6. The matrix LU decomposition vectorization calculation method of a vector DSP core according to claim 5, wherein the specific method of step S6 is as follows:

cjk [0] = C00+ j N u + k w equation (5)

Bkj [0] = B00+ k N u + j w equation (6)

Wherein, Cjk [0] is a pointer variable of a first address of a sub-matrix in the matrix C, Bkj [0] is a pointer variable of a first address of a sub-matrix in the matrix B, k is a row coordinate of the sub-matrix in the matrix B or a column coordinate of the sub-matrix in the matrix C, a value range [0- (N u/w-1) ] of k, j is a column coordinate of the sub-matrix in the matrix B or a row coordinate of the sub-matrix in the matrix C, and a value range [0- (N u/w-1) ] of j; initializing k =0, j = 0;

s6.5, determining whether j is equal to N × u/w-1, if not, making j = j +1, and going to step S6.2, if so, going to step S6.6;

s6.6, determine whether k is equal to N × u/w-1, if not, let k = k +1, go to step S6.2, if so, go to step S7.

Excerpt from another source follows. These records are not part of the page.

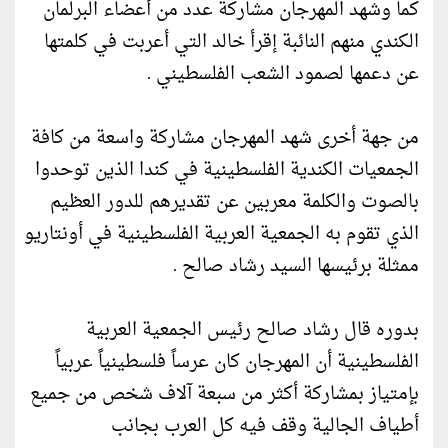
كما وشهد المهرجان مشاركة عدد من أعضاء البرلمان
الكندي منهم النائبة إقرأ خالد التي أعربت في كلمتها
عن دعمها لصمود الشعب الفلسطيني .
من جهة أخرى شهد المهرجان مشاركة واسعة من كافة
الجمعيات الكندية الفلسطينية في كندا الذين توحدوا
بالصوت والكلمة معربين عن تقديرهم للدور العظيم
الذي تقوم به الجمعية العربية الفلسطينية في أونتاريو
ممثلة برئيسها السيد رشاد صالح .
بدوره قال رشاد صالح رئيس الجمعية العربية
الفلسطينية أن المهرجان كان عرساً فلسطينياً عربياً
بإمتياز بمشاركة أكثر من سبعة آلاف شخص من جميع
أطياف الجالية وقف فيه كل العرب بجانب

7. The matrix LU decomposition vectorization calculation method of a vector DSP core according to claim 6, wherein the specific method of step S7 is as follows:

bi [0] = B00+ i N u; formula (2)

Ai [0] = a00+ i M u; formula (1)

s7.3, judging whether i is equal to M-1 or not, if not, enabling i = i +1, and turning to the step S7.1; otherwise, the calculation is ended.